The main purpose of transfer learning is to reduce the number of images needed for training the task--they focus on supervision efficiency. Given enough images, trained from scratch is also viable, per rethinking ImageNet pretraining.
- A fully computational approach to reveal the relationships between tasks. Previously the relationship is based on human intuition or analytical knowledge.
- Depth -> normals are easy for humans, but the opposite is true for NN.
- Four main steps
- Task specific modeling
- Transfer Modleing (frozen encoder, trained shallow transfer+decoder)
- Normalization with AHP (analytical hierarchical process): only assumes monotonocity and keeps the ordinal order
- Taxonomy extraction with BIP (boolean integer programming) with constraints
- With only 2% of data, finetuning from reshading to surface normal yields good results already.
- Architecture
- The backbone is ResNet-50
- Neck is 2 conv layers (concat channels for higher-order tasks
- Decoder: 15-layer fully convolutional network, 2-3 FC layers.
- Transitive transfer is multi-hop transfers.
- Video of the presentation at CVPR
- What if I have a new task and I want to quantify which other tasks are related to this task?

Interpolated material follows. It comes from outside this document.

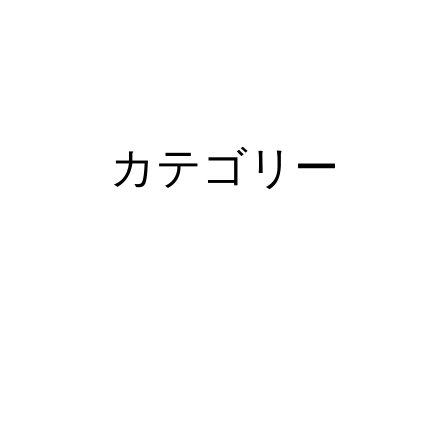
カテゴリー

- Need 2k images to find which are the best sources for it
- Use pretrained networks and use 2k images to finetune
-
Beam search
- Beam search is an efficient way to explore a graph. Beam search is not optimal (that is, there is no guarantee that it will find the best solution).
- Beam search with beam width B=∞ is essentially breadth-first search.
- Beam search with beam width B=1 is essentially greedy search.
- Powerset of any set S is the set of all subsets of S, including the empty set and S itself, variously denoted as
$\wp (S)$ .